HUMZA Yousaf has welcomed the pause to the devastating war in Gaza – but warned it must go further to ensure the carnage does not begin again.

The First Minister made the comments after it emerged Israel and Hamas have reached an agreement over a four-day halt to the violence.

The truce will be accompanied by the release of dozens of hostages held by the militant group in return for Palestinians imprisoned by Israel, mediators said.

The deal marks the biggest diplomatic breakthrough since Hamas’ October 7 rampage into southern Israel ignited a war that has devastated vast swaths of Gaza and raised fears of a wider conflict across the Middle East.

However Israeli Prime Minister Benjamin Netanyahu said Israel would resume the war after the truce and keep fighting “until we achieve all our goals,” including the defeat of Hamas.

READ MORE: Scottish Parliament calls for immediate ceasefire in Gaza

Responding to the announcement, Yousaf wrote on Twitter/X: “While any pause in violence will be welcome relief, it must go further.

“We can not see a repeat of the carnage that has killed so many innocent people resume after four days.

“Every ounce of diplomatic effort is needed to ensure this pause becomes a permanent end to the violence.”

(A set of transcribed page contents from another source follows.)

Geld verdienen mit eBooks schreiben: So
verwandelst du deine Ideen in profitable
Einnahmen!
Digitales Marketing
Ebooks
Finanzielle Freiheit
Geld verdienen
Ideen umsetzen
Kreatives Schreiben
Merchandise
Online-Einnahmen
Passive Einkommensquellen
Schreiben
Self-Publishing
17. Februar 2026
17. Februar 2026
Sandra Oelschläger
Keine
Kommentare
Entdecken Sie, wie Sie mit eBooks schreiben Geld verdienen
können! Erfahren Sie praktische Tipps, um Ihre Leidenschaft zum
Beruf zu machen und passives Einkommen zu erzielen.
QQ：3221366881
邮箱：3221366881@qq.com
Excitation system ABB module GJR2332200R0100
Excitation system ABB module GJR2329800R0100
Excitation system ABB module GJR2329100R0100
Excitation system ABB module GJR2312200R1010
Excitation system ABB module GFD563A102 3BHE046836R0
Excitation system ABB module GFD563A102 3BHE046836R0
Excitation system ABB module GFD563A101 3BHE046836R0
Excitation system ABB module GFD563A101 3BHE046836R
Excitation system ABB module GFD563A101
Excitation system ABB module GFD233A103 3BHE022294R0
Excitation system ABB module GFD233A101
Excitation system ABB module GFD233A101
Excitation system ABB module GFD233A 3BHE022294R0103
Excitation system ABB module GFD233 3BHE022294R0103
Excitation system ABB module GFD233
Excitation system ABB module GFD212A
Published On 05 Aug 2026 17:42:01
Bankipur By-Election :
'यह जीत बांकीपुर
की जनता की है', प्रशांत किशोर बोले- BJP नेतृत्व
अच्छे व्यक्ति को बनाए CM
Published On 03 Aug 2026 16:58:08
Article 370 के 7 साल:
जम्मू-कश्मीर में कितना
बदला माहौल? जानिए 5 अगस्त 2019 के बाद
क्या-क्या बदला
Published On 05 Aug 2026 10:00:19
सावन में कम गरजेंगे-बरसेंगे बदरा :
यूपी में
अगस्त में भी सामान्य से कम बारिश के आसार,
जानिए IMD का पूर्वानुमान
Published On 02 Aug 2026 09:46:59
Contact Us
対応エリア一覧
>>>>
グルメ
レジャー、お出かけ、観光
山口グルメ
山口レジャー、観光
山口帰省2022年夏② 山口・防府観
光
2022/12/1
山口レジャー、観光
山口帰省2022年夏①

On Tuesday, MSPs backed a Scottish Government motion calling for an “immediate ceasefire” in the conflict, as well as condemning the “barbaric and unjustifiable” Hamas attacks of October 7 and demanding the release of all hostages taken.

The Persian Gulf nation of Qatar, which has played a key role in mediating with Hamas, announced the deal without saying when it would go into effect.

Fifty hostages will be released in stages, in exchange for what Hamas said would be 150 Palestinian prisoners.

Both sides will release women and children first, and the supply of humanitarian aid flowing into the besieged territory will be ramped up.

READ MORE: Inside the Gaza ceasefire protest outside the Scottish Parliament

Residents in Gaza City said the fighting there had intensified overnight into Wednesday, with gunfire, heavy artillery and air strikes in central neighbourhoods.

The United States and Egypt were also involved in talks to free some of the roughly 240 hostages captured by Hamas and other militants during their wide-ranging October 7 raid.

US President Joe Biden welcomed the deal, saying Netanyahu has committed to supporting an “extended pause” to make sure that the hostages are released and humanitarian aid can be sent to Gaza.

Qatar’s Prime Minister and top diplomat, Sheikh Mohammed bin Abdulrahman Al Thani, said he hoped the deal would eventually lead to a permanent ceasefire and “serious talks” on resolving the Israeli-Palestinian conflict.

Israel said that the truce would be extended an extra day for every additional 10 hostages released by Hamas.